Job Title: AI Red Teaming & LLM Quality Assurance Specialist
Type: Freelance | Remote
Language Requirement: German speakers only
Engagement: 25–30 hours per week
Job Description
We are seeking highly analytical and detail-oriented professionals with experience in Red Teaming, Prompt Evaluation, and AI/LLM Quality Assurance. The selected candidate will play a key role in testing and evaluating AI-generated content to identify vulnerabilities, assess risks, and ensure compliance with safety, ethical, and quality standards.
Key Responsibilities
* Conduct Red Teaming exercises to identify adversarial, harmful, or unsafe outputs from large language models (LLMs).
* Evaluate and stress-test AI prompts across multiple domains (e.g., finance, healthcare, security).
* Develop and apply test cases to assess accuracy, bias, toxicity, hallucinations, and misuse potential.
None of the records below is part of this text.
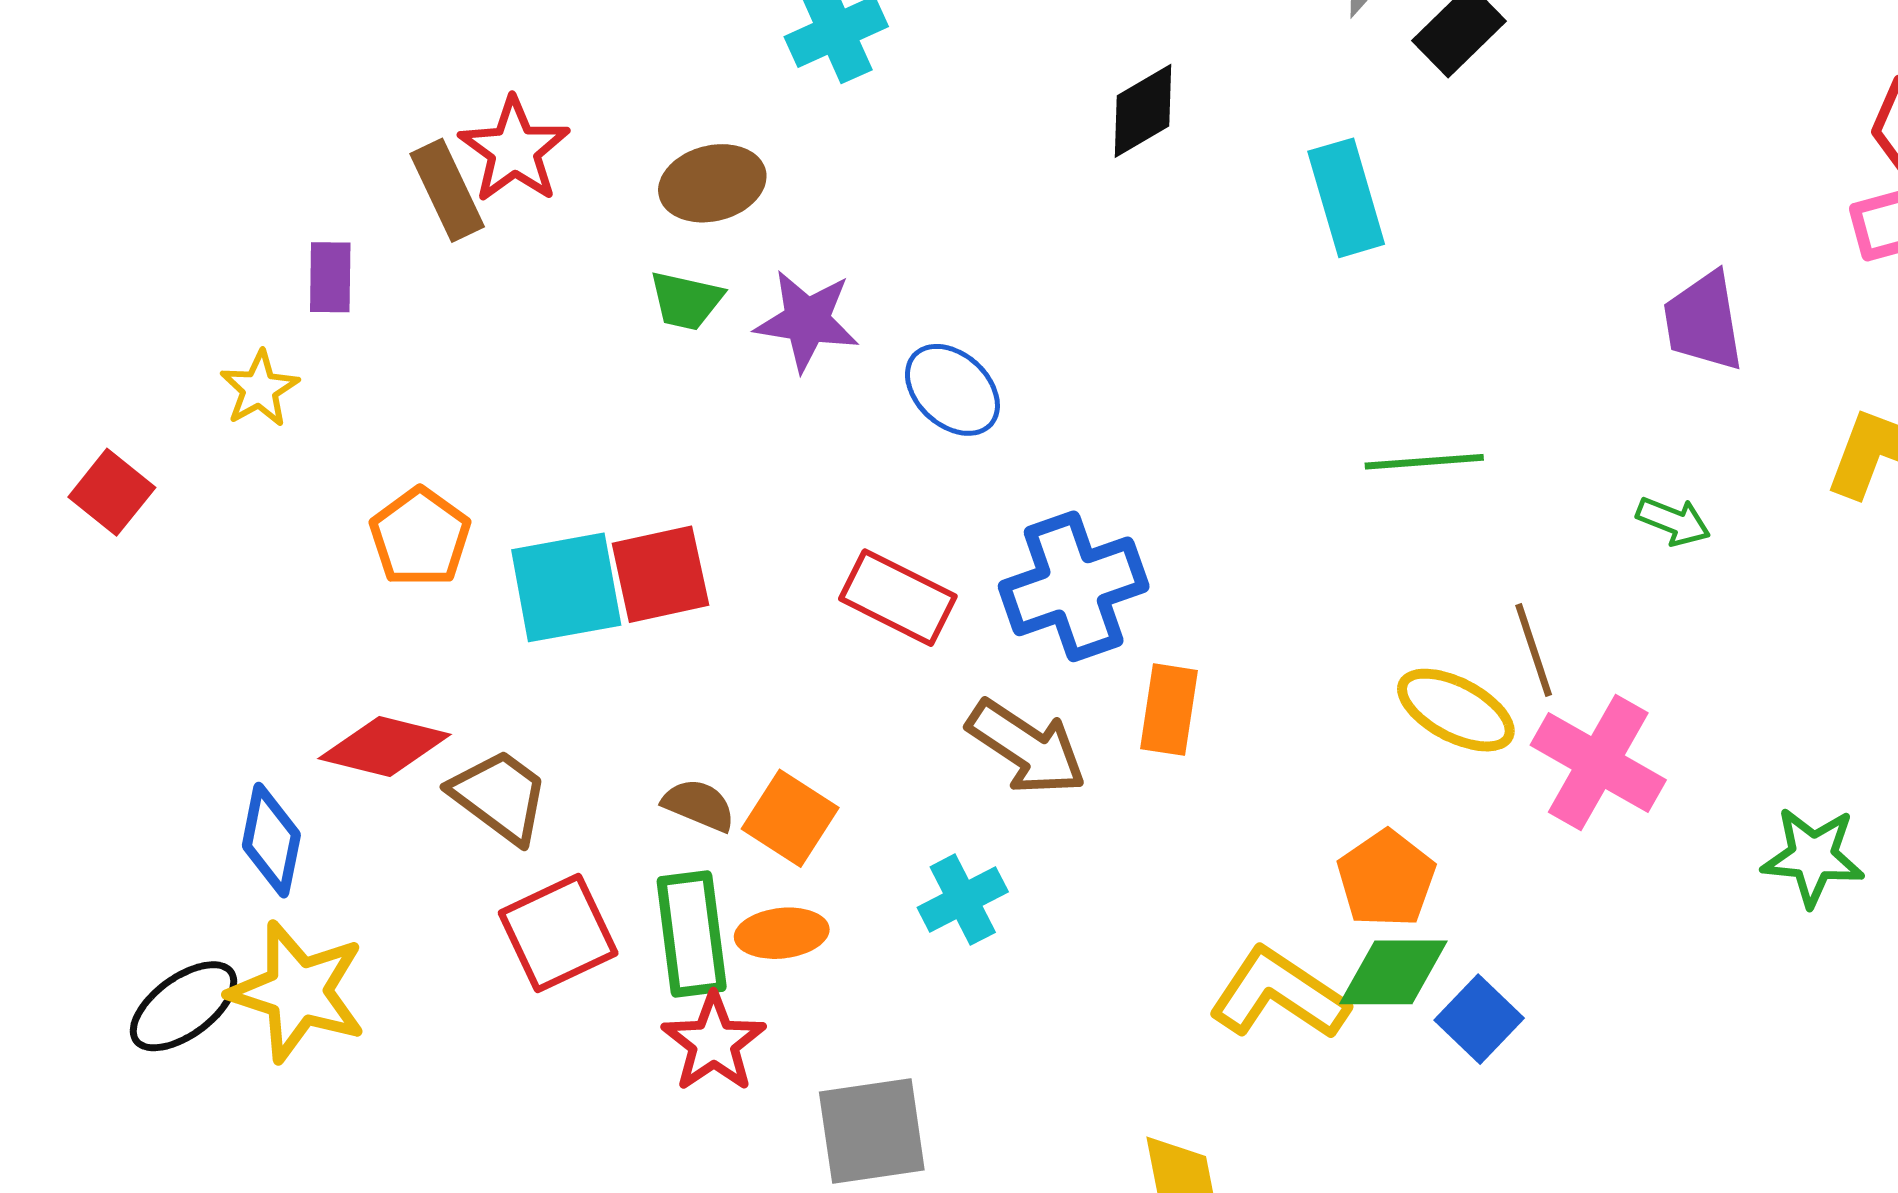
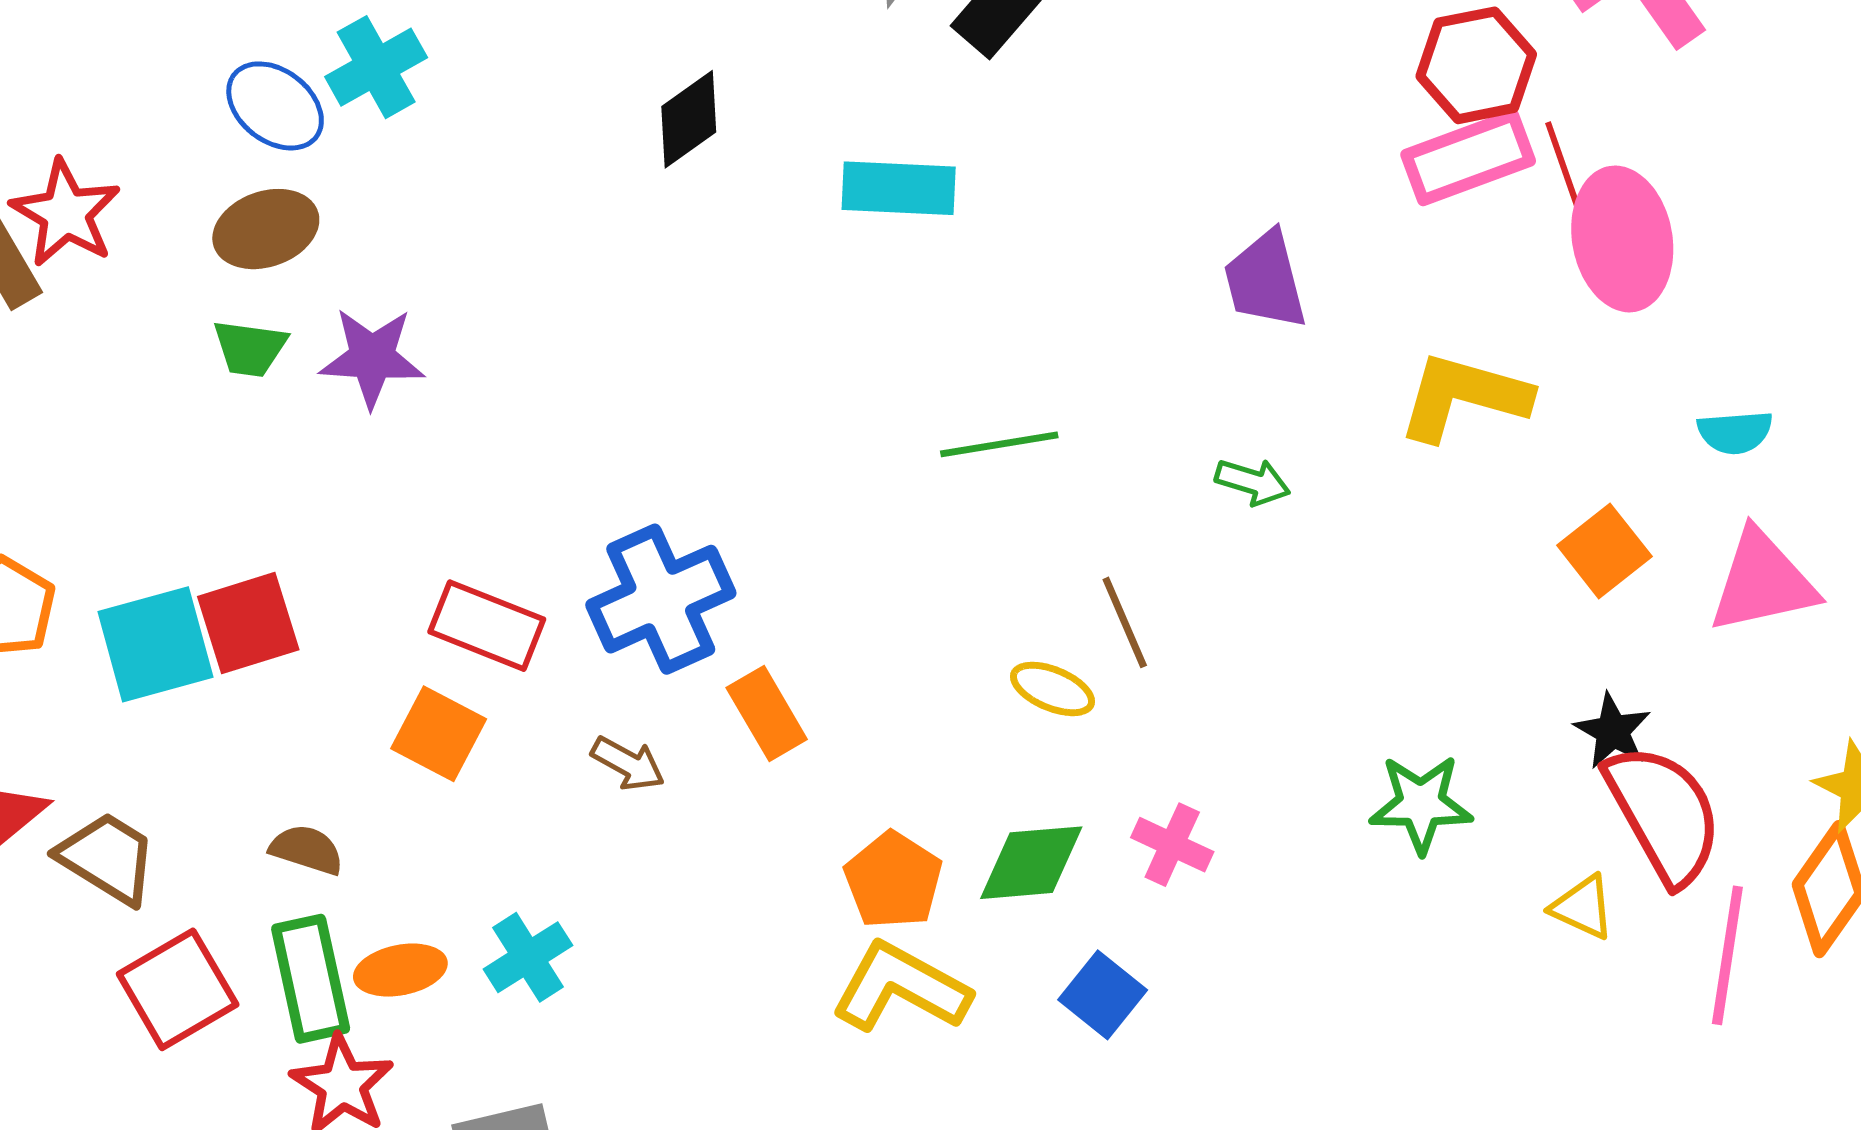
cyan rectangle: (1346, 198) -> (899, 188), turned -66
blue ellipse: (952, 390) -> (275, 106), moved
orange rectangle: (1169, 710) -> (767, 713), turned -34
yellow ellipse: (1456, 710) -> (1052, 689), size x0.7
brown arrow: (1026, 747) -> (628, 764), size x0.6
pink cross: (1598, 763) -> (1172, 845), moved, size x0.6
orange square: (790, 818) -> (439, 734), moved
orange pentagon: (1386, 879) -> (893, 880), moved
cyan cross: (963, 900) -> (528, 957), moved
green diamond: (1393, 972) -> (1031, 863), moved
* Collaborate with researchers and engineers to report risks and suggest mitigations.
* Perform manual QA and content validation across model versions, ensuring accuracy, coherence, and adherence to guidelines.
* Create evaluation frameworks and scoring rubrics for prompt performance and safety compliance.
* Document findings, edge cases, and vulnerability reports with clarity and structure.
Requirements
* Proven experience in AI red teaming, LLM safety testing, or adversarial prompt design.
* Familiarity with prompt engineering, NLP tasks, and ethical considerations in generative AI.
* Strong background in Quality Assurance, content review, or test case development.
* Understanding of LLM behaviors, failure modes, and evaluation metrics.
* Excellent critical thinking, writing, and problem-solving skills.
* Ability to work independently and meet deadlines.
Preferred Qualifications
* Prior work with OpenAI, Anthropic, Google DeepMind, or other LLM safety initiatives.
* Experience in risk assessment, red team security testing, or AI policy & governance.
* Background in linguistics, psychology, or computational ethics is a plus.